I have to question the wisdom of the ‘brave’ nurses, GPs, psychiatrists and emergency medicine consultants who have travelled to Sierra Leone to ‘fight’ the ebola virus.
While I may jest about the role of psychiatry in tackling this illness of circulatory failure and wonder if they will require boxing gloves to fight the virus – in a ‘wham’, ‘boom’, cartoonesque way – my message is a serious one.
I believe, in doing so, they are risking the lives of themselves and others.
The first rule of resuscitation in an emergency situation (as I’m sure will be covered in the training) is to check it is safe to approach. You are no help as a rescuer if you too succumb to the insult.
Just as pet owners drown when attempting to rescue their dogs from the sea, so too will nurses and doctors become infected with ebola virus and suffer a horrible illness. As the emergency doctors at the Hillingdon hospital noted, it is almost impossible to remove personal protective equipment (PPE) without touching the contaminated outer surface.
But whether these health professionals become infected or not, they will return to the UK at some point.
The over-arching rule in medicine is first do no harm. Infected or at risk of being so, the incubation period of the disease is 2 to 21 days and men can continue to harbour and transmit the virus for 7 weeks through their semen.
This undoubtedly puts our country at risk as well as the family and friends of these individuals. As screening for potential ebola victims is instituted at our international airports it seems ludicrous to encourage ways for the pathogen to enter the country by sending people to the area primarily affected by it and contradicts attempts to enclose and contain those infected.
From a risk assessment point of view, travelling to West Africa is foolhardy. Once infected, mortality from the ebola virus is over 50%. Not good odds, and further, as with many statistics, it is hard to translate population risks to individuals. Individuals either have it or do not have it and were this group of 30 to become infected, only 15 could expect to survive.

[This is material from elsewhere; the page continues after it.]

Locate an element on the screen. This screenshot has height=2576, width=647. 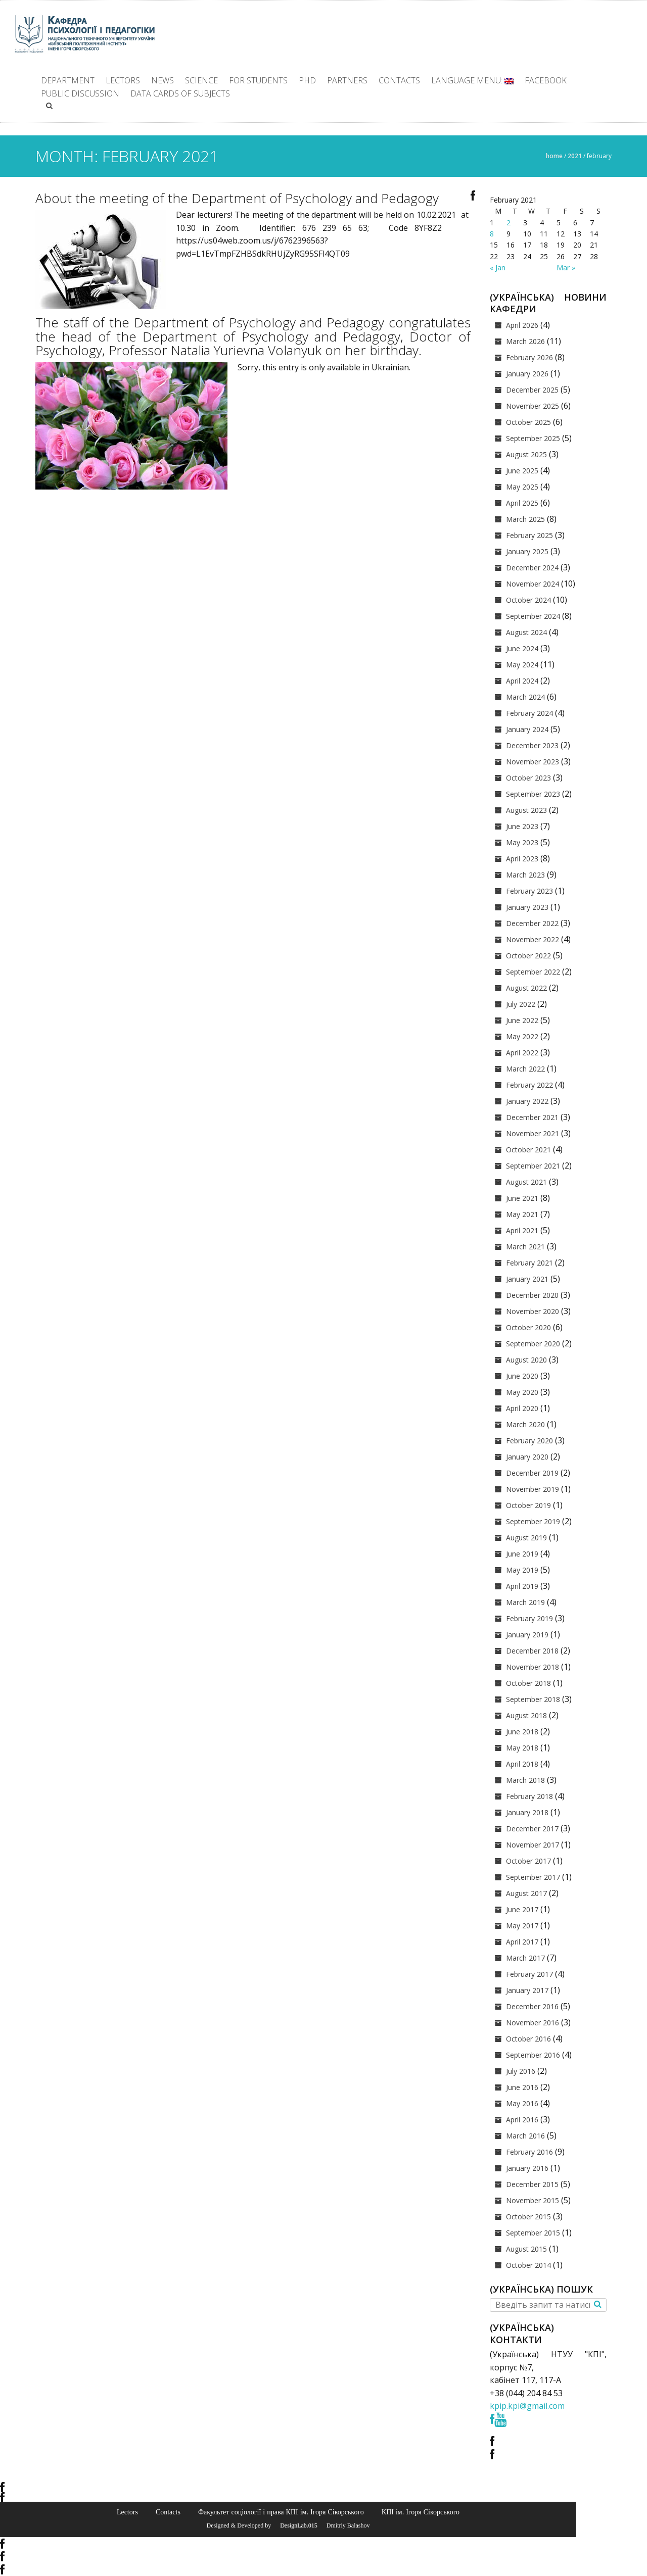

What about charity, I hear you say? What about compassion?
Charity begins at home and as healthcare professionals we are employed and paid to direct our compassion towards our own patients who desperately need it. Hardly a day passes without headlines publicising ‘a shortage of nurses’ or ‘a shortage of GPs’ and ‘unattainable waiting list targets’.
Back at home, who is left to care for the sick and dying here, but the colleagues of those who down tools and deem the need of another to be much greater. I asked an elderly patient who looked to be in severe pain and discomfort, what I could do to improve how she felt. She replied simply: “Help me brush my teeth,” as she lay with a fractured neck of femur.
The ethos of the NHS is to help as many people as possible, as far as is possible, to make best use of our resources in aid of common good. Surely it is not right to send a few to a far flung land to care for the dying and have to pay the price of containing the risk they pose on their return?